[2017_11_24_02]11月24日に「日本原電」に提出された抗議声明文 東海第2原発の再稼働を止める会(たんぽぽ舎2017年11月24日)
 
参照元
11月24日に「日本原電」に提出された抗議声明文 東海第2原発の再稼働を止める会

【声明】日本原電による、老朽化した東海第二原発をさらに20年延長して運転させるという「申請書提出」に抗議します

           東海第2原発の再稼働を止める会
            共同代表 市川紀行(元美浦村村長)
            共同代表 村上達也(前東海村村長)

 来年11月には運転開始から40年ともなる東海第二原子力発電所について、日本原子力発電株式会社 (村松 衛社長、以下日本原電とします) は、原子炉等規制法が規定する40年限度の運転認可を、例外規定を適用してさらに20年延長したいとする申請を、11月24日、原子力規制委員会に行われました。
 これは、以下に記す理由で、そもそも再稼働されるべきではないものであって、それをさらに老朽化した原発の運転を続けるという危険な賭けを求めるものというべきです。
 さらに、県民・国民の7割もが再稼働に反対している中で、電力消費者に過大な負担を掛けることとなる1800億円ともいわれる莫大なコストを新規制基準適合のためにかけるという、原発専業会社である企業としての存続のみを図ろうとする、許されない行為と言わざるをえません。
 私たちは、この東海第二原発が、6年前の東日本大震災で地震と津波に襲われ、あわやのところまで行くという被災原発となったものであることを忘れません。
 先日の茨城県、東海村への説明でも、「正式には再稼働するかどうか決定していない」という、ごまかしの言い方をされていますが、間違いなく「再稼働する」との宣言でもあります。地元の理解も得られていない中、1年後に法的寿命の40年となる今、20年の延長運転に向けて申請をするのではなく、きっぱりと延長・再稼働を諦められ、廃炉へと方針を変更することが求められていると考えます。
 日本原電という会社の存在意義自体が、すでに廃炉作業に着手している東海原発での経験を基礎に廃炉技術を持つ専門会社として、各地の原発の廃炉事業をも請け負う企業として社会的役割をはたしていくことが、社会貢献ともなるこの会社の役割となっていると信じます。
 そこで、この度の日本原電による申請書提出に対して強く抗議の意を表明し、再稼働の断念を求めて、ここに声明します。

          記

1.福島原発事故を起こしたものと同型の沸騰水型原発(BWR)の中では、1978年に運転開始された東海第二より古い原発は、すべて事故を起こして廃炉となったか、すでに廃炉が決定されており、もっとも古い老朽原発となっています。 このことは、設計が古く、耐震設計の基準も定められていない時代に建設されたものということです。

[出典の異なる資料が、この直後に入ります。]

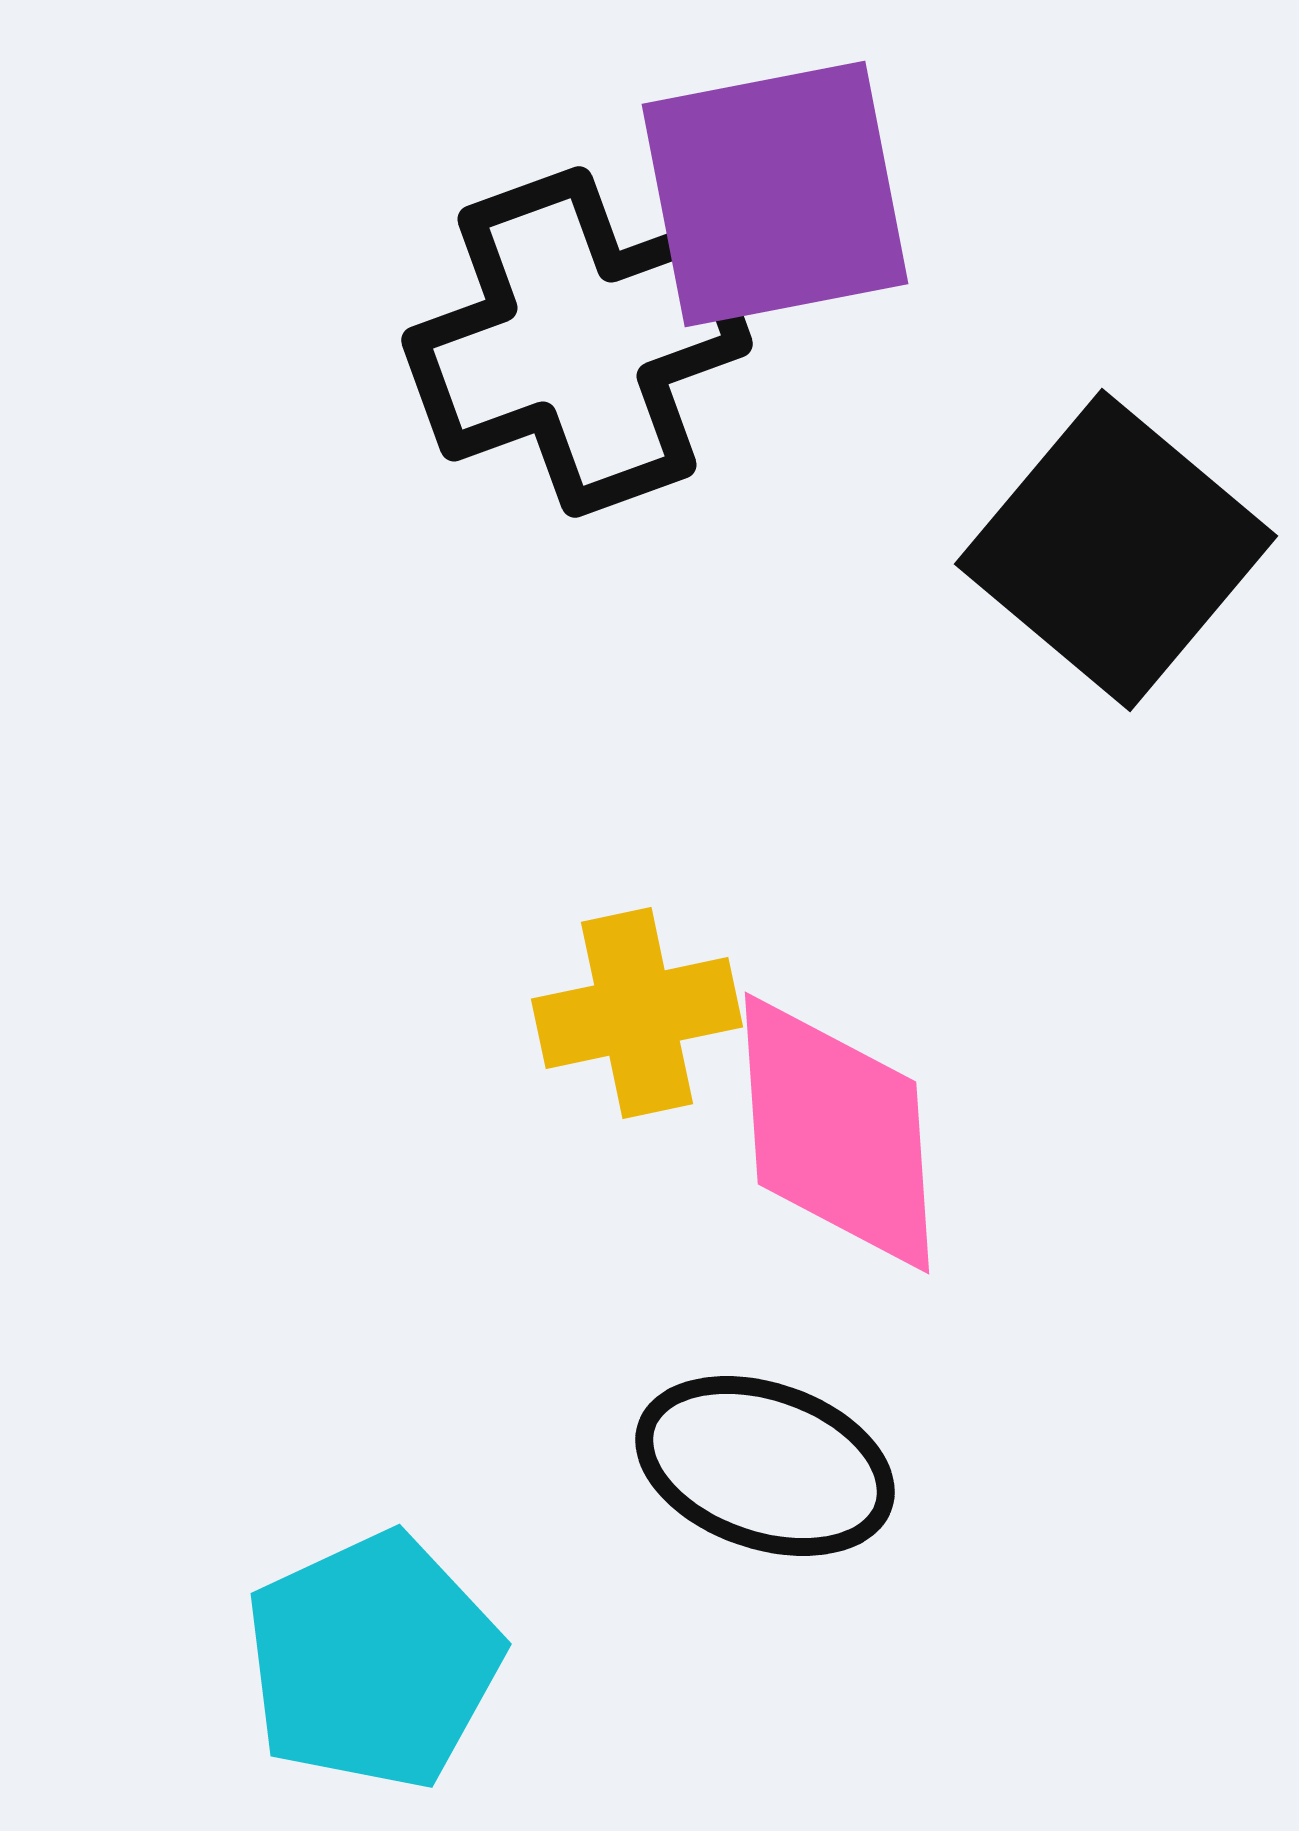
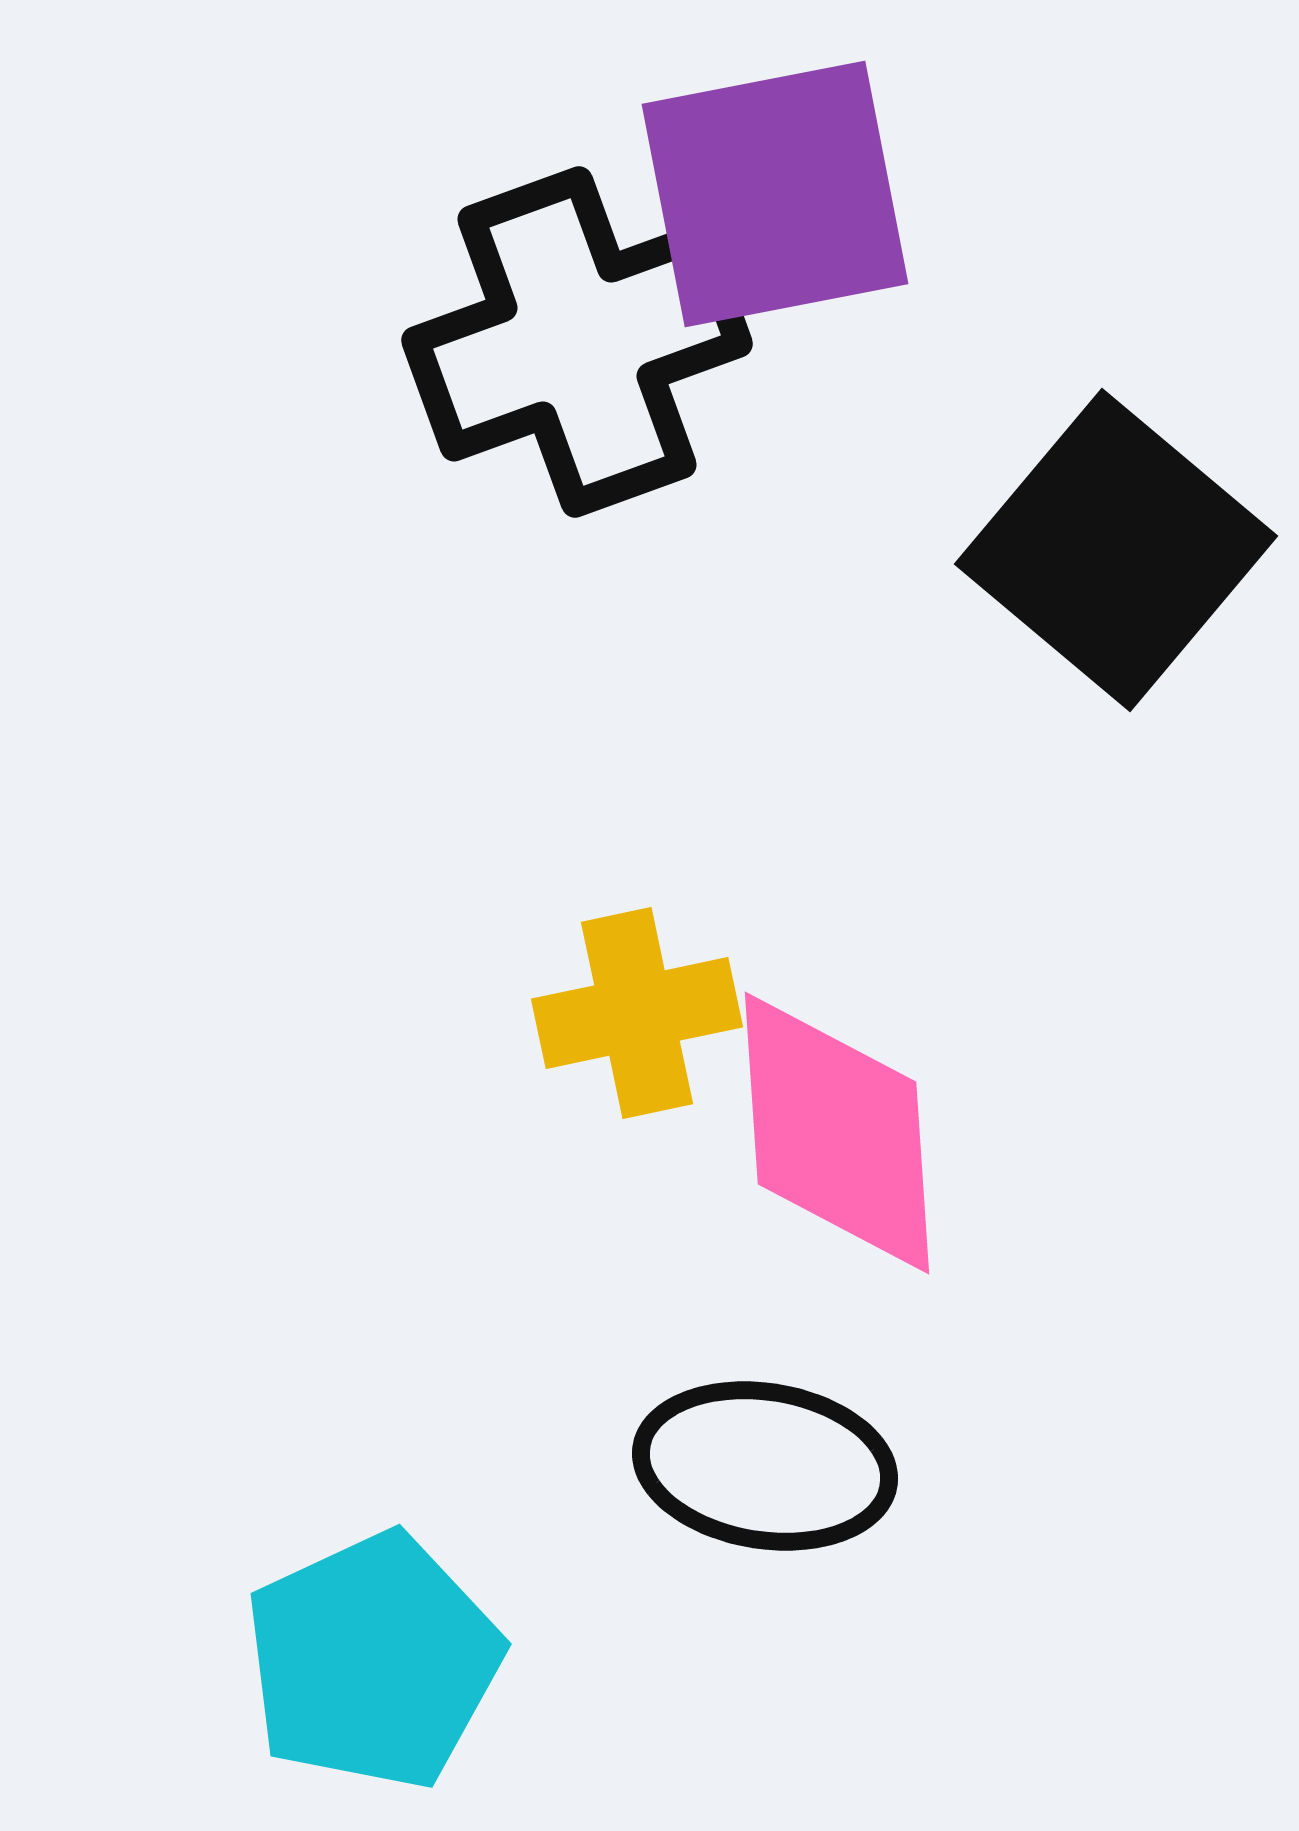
black ellipse: rotated 10 degrees counterclockwise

原子炉の中に張り巡らされた電気ケーブルなどは、火災対策としての難燃ケーブルとなっておらず、一部を新しく引き直すこととするものの、半分は物理的にも取り換え不能なまま、ケーブルをシートで被うだけですませるという危険性を残した状態で、再稼働をさせようとしているものだということです。
2.新基準への適合性審査で基準地震動を1009ガルとしましたが、そもそも、当初270ガルで設計された施設が、その後、耐震基準の強化で各所の耐震強化対策をしてきたとはいえ、机上の計算ではないかと言いたくなるものです。
 また、6年前にストレステストで1039ガルが耐震限度と計算されていることからすると、安全の余裕がほとんどないと考えられ、40年前の設計で建設された施設にいくら膏薬を貼るかのごとくに耐震対策したと言われても、事故が起きてからでは遅すぎるのです。
3.津波についても20mの防潮堤(壁)を新設するとされていますが、想定された津波高さの17.1m自体が甘いという指摘もある中、地盤の問題があって60mもの深さに鋼管を打ち込んで地上部分にコンクリートを巻くという工法での防潮堤(壁)自体、規制委員会からの厳しい指摘で液状化対策を強化するとされたものの、津波は地震とともに襲来する中で、本当に確実な対策であるのか疑わしいものです。
 何しろ、全国の原発の中でも最も海抜が低く、津波の襲来可能性の高いものが東海第二なのです。
4.そして、もっとも問題なのは、隣地に存在する原子力研究開発機構の再処理工場には400トンもの高濃度放射性廃液とプルトニウムが置かれていて原発以上に危険性の高い施設であるほか、研究用の原子炉や核燃料製造工場などが集積している東海村に、東海第二原発があるということです。
 にもかかわらず、新基準においてもこのことはまったく審査対象とはされておらず、各種原子力施設の複合災害については目をつぶって、安全対策が計画されているということです。
5.また、東海第二原発は5km圏内のPAZに8万人、30km圏内のUPZには96万人が生活しているという人口密集地域に立地しています。自治体が避難計画を策定し、事故時には30km圏外に広域避難させることとなっていますが、茨城県内には到底収まらないこと、自家用自動車利用での避難を主体にすることによる道路渋滞の問題や、バスの手配、災害時要援護者対策など、ほとんど現実的な避難計画の策定も、実際の避難も不可能だと言わざるをえません。
その上、至近距離にこれだけの人口を抱える原発は、テロリスト、謀略を構想する者や我が国に敵対する国家にとって、格好の標的となるものであり、このような原発を温存することは我が国を破滅に導くものに他なりません。
6.さらに、新規制基準に適合させるために必要な1800億円と言われる費用について、どのようにして調達するのか明らかではありません。そして、過酷事故を起こした場合に、日本原電が被害者に対して十分な賠償を行うことができないことも明らかです。このように、日本原電には「原発を操業するに当たって十分な経理的基礎がないこと」が明らかです。